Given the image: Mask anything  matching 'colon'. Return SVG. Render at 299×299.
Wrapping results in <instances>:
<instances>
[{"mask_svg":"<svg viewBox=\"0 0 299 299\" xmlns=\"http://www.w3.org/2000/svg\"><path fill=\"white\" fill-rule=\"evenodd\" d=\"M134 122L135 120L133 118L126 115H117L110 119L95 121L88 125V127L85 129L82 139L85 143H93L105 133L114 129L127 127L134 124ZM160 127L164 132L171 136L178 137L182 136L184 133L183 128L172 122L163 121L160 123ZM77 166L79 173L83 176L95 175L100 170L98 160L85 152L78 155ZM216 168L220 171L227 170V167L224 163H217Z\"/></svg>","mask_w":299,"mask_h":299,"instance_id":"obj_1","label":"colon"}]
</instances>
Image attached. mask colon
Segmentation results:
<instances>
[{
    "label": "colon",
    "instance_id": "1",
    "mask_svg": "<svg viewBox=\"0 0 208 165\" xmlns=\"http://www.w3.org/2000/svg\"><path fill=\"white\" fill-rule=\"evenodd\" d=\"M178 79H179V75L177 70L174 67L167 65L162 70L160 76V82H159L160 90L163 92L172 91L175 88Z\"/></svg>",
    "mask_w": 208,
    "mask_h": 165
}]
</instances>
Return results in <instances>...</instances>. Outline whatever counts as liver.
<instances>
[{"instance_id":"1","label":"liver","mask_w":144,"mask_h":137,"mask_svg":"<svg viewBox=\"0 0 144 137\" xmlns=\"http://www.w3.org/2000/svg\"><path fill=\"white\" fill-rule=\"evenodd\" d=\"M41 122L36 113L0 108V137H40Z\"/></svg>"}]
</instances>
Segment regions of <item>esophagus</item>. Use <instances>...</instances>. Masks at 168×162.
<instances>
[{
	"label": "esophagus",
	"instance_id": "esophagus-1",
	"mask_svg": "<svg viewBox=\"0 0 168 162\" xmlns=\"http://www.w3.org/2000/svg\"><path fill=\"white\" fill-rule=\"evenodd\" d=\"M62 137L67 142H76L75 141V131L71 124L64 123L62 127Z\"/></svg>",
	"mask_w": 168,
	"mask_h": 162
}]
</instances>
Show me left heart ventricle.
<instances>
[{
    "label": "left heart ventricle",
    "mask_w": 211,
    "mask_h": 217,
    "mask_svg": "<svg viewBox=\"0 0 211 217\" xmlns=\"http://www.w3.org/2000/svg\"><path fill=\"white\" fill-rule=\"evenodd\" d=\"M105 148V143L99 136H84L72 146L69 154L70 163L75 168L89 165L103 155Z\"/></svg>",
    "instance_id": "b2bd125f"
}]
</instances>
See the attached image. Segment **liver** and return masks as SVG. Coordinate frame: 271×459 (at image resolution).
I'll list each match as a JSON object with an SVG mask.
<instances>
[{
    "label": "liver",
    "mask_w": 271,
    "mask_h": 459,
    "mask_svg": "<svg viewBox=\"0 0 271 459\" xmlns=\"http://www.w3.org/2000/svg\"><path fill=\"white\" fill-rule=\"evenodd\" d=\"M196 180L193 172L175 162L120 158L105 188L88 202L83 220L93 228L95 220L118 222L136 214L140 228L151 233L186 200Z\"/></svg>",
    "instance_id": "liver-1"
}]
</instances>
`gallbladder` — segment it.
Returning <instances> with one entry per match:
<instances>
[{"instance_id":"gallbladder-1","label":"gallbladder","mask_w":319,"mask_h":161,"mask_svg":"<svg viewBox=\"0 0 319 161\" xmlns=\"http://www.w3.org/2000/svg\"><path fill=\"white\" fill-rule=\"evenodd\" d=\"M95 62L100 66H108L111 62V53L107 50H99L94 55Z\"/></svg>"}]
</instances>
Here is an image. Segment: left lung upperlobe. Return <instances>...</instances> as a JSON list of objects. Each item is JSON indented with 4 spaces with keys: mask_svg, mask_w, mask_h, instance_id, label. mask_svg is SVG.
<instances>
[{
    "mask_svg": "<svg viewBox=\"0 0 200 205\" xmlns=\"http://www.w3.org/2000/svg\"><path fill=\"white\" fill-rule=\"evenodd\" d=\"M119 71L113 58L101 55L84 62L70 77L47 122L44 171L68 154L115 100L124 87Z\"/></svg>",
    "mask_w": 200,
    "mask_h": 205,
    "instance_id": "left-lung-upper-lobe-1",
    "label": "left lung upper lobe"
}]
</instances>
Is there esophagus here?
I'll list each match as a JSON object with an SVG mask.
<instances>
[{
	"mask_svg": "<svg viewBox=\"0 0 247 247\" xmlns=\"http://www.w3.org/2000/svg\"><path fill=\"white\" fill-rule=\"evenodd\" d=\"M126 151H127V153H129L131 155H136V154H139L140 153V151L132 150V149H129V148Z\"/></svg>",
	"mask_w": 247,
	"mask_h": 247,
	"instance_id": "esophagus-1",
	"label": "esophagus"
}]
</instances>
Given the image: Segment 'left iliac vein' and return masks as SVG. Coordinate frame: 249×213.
━━━━
#### WHAT YOU WILL DO
Starting at the line that contains "Here is an image.", write out every line through the last one in the data above, exactly as it stands.

#### THE ANSWER
Here is an image. Segment: left lung upperlobe. Return <instances>...</instances> as a JSON list of objects. Each item is JSON indented with 4 spaces with keys: mask_svg, mask_w, mask_h, instance_id, label. mask_svg is SVG.
<instances>
[{
    "mask_svg": "<svg viewBox=\"0 0 200 205\" xmlns=\"http://www.w3.org/2000/svg\"><path fill=\"white\" fill-rule=\"evenodd\" d=\"M119 71L113 58L101 55L84 62L70 77L47 122L44 171L68 154L115 100L124 87Z\"/></svg>",
    "mask_w": 200,
    "mask_h": 205,
    "instance_id": "left-lung-upper-lobe-1",
    "label": "left lung upper lobe"
}]
</instances>
Is there esophagus here?
I'll list each match as a JSON object with an SVG mask.
<instances>
[{
	"mask_svg": "<svg viewBox=\"0 0 247 247\" xmlns=\"http://www.w3.org/2000/svg\"><path fill=\"white\" fill-rule=\"evenodd\" d=\"M126 151H127V153H129L131 155H136V154H139L140 153V151L132 150V149H129V148Z\"/></svg>",
	"mask_w": 247,
	"mask_h": 247,
	"instance_id": "esophagus-1",
	"label": "esophagus"
}]
</instances>
Given the image: Segment 'left iliac vein' and return masks as SVG. Coordinate frame: 249×213.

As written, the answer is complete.